-------- LISTED RECORDS --------

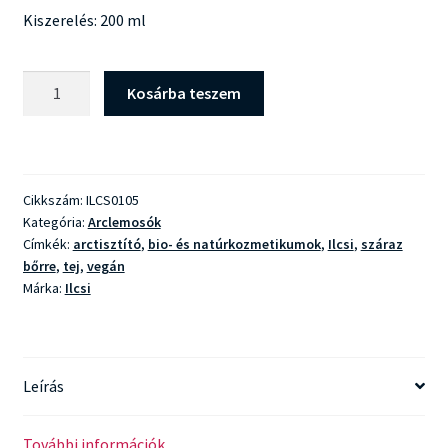
Kiszerelés: 200 ml
Ilcsi
Kosárba teszem
Meggy
&
Kökény
Arctej
Cikkszám:
ILCS0105
mennyiség
Kategória:
Arclemosók
Címkék:
arctisztító
,
bio- és natúrkozmetikumok
,
Ilcsi
,
száraz
bőrre
,
tej
,
vegán
Márka:
Ilcsi
Leírás
További információk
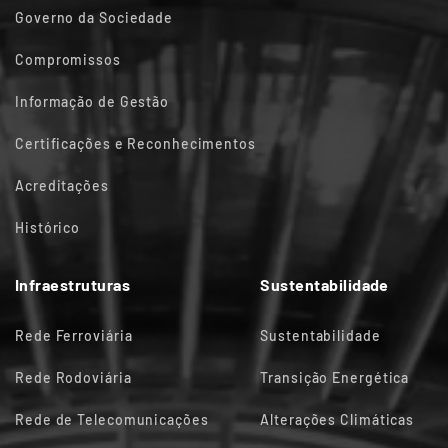
Governo da Sociedade
Compromissos
Informação de Gestão
Certificações e Reconhecimentos
Acreditações
Histórico
Infraestruturas
Sustentabilidade
Rede Ferroviária
Sustentabilidade
Rede Rodoviária
Transição Energética
Rede de Telecomunicações
Alterações Climáticas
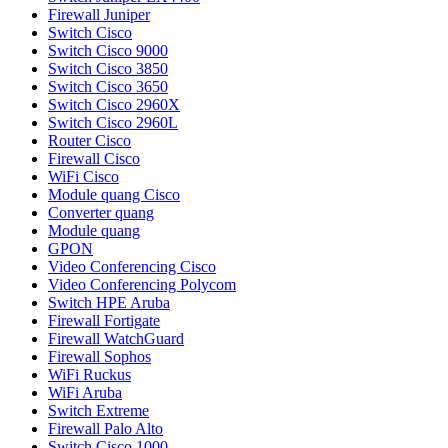
Firewall Juniper
Switch Cisco
Switch Cisco 9000
Switch Cisco 3850
Switch Cisco 3650
Switch Cisco 2960X
Switch Cisco 2960L
Router Cisco
Firewall Cisco
WiFi Cisco
Module quang Cisco
Converter quang
Module quang
GPON
Video Conferencing Cisco
Video Conferencing Polycom
Switch HPE Aruba
Firewall Fortigate
Firewall WatchGuard
Firewall Sophos
WiFi Ruckus
WiFi Aruba
Switch Extreme
Firewall Palo Alto
Switch Cisco 1000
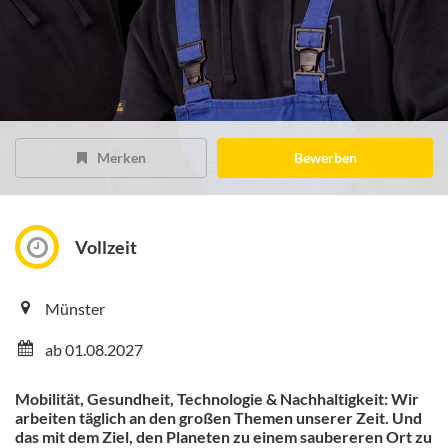
Merken
Bewerben
Vollzeit
Münster
ab 01.08.2027
Mobilität, Gesundheit, Technologie & Nachhaltigkeit: Wir
arbeiten täglich an den großen Themen unserer Zeit. Und
das mit dem Ziel, den Planeten zu einem saubereren Ort zu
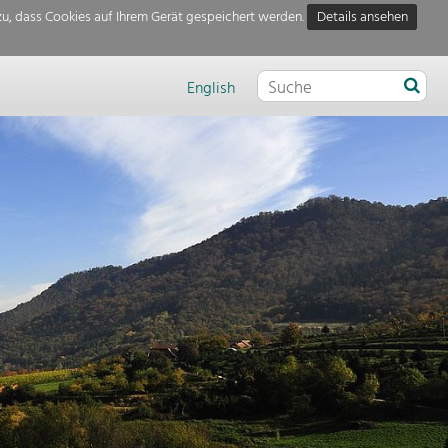
u, dass Cookies auf Ihrem Gerät gespeichert werden.
Details ansehen
English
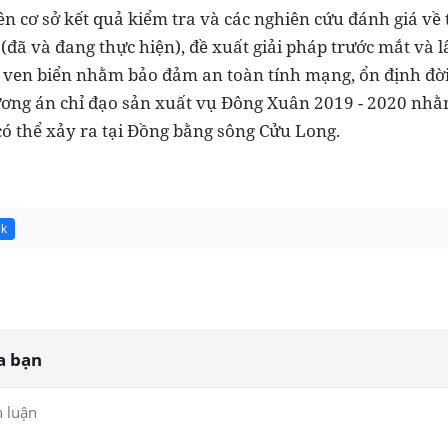
ên cơ sở kết quả kiểm tra và các nghiên cứu đánh giá về
 (đã và đang thực hiện), đề xuất giải pháp trước mắt và l
g, ven biển nhằm bảo đảm an toàn tính mạng, ổn định đờ
ương án chỉ đạo sản xuất vụ Đông Xuân 2019 - 2020 nh
có thể xảy ra tại Đồng bằng sông Cửu Long.
9k
a bạn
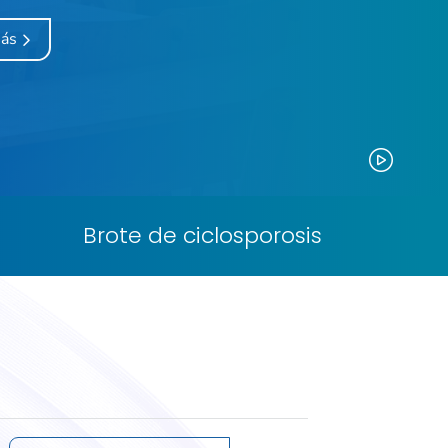
más
Paus
Brote de ciclosporosis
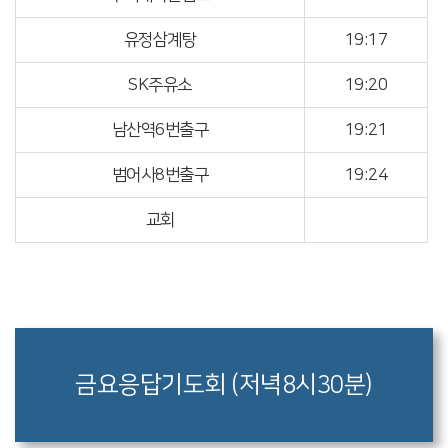
유정삼계탕
19:17
SK주유소
19:20
남산역6번출구
19:21
범어사8번출구
19:24
교회
금요응답기도회 (저녁8시30분)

--------

For this exercise, please reproduce the records above exactly and drop the images.

ANSWER TO THIS PROBLEM |
Kiszerelés: 200 ml
Ilcsi
Kosárba teszem
Meggy
&
Kökény
Arctej
Cikkszám:
ILCS0105
mennyiség
Kategória:
Arclemosók
Címkék:
arctisztító
,
bio- és natúrkozmetikumok
,
Ilcsi
,
száraz
bőrre
,
tej
,
vegán
Márka:
Ilcsi
Leírás
További információk
Governo da Sociedade
Compromissos
Informação de Gestão
Certificações e Reconhecimentos
Acreditações
Histórico
Infraestruturas
Sustentabilidade
Rede Ferroviária
Sustentabilidade
Rede Rodoviária
Transição Energética
Rede de Telecomunicações
Alterações Climáticas
Firewall Juniper
Switch Cisco
Switch Cisco 9000
Switch Cisco 3850
Switch Cisco 3650
Switch Cisco 2960X
Switch Cisco 2960L
Router Cisco
Firewall Cisco
WiFi Cisco
Module quang Cisco
Converter quang
Module quang
GPON
Video Conferencing Cisco
Video Conferencing Polycom
Switch HPE Aruba
Firewall Fortigate
Firewall WatchGuard
Firewall Sophos
WiFi Ruckus
WiFi Aruba
Switch Extreme
Firewall Palo Alto
Switch Cisco 1000
Merken
Bewerben
Vollzeit
Münster
ab 01.08.2027
Mobilität, Gesundheit, Technologie & Nachhaltigkeit: Wir
arbeiten täglich an den großen Themen unserer Zeit. Und
das mit dem Ziel, den Planeten zu einem saubereren Ort zu
u, dass Cookies auf Ihrem Gerät gespeichert werden.
Details ansehen
English
ên cơ sở kết quả kiểm tra và các nghiên cứu đánh giá về
 (đã và đang thực hiện), đề xuất giải pháp trước mắt và l
g, ven biển nhằm bảo đảm an toàn tính mạng, ổn định đờ
ương án chỉ đạo sản xuất vụ Đông Xuân 2019 - 2020 nh
có thể xảy ra tại Đồng bằng sông Cửu Long.
9k
a bạn
más
Paus
Brote de ciclosporosis
유정삼계탕
19:17
SK주유소
19:20
남산역6번출구
19:21
범어사8번출구
19:24
교회
금요응답기도회 (저녁8시30분)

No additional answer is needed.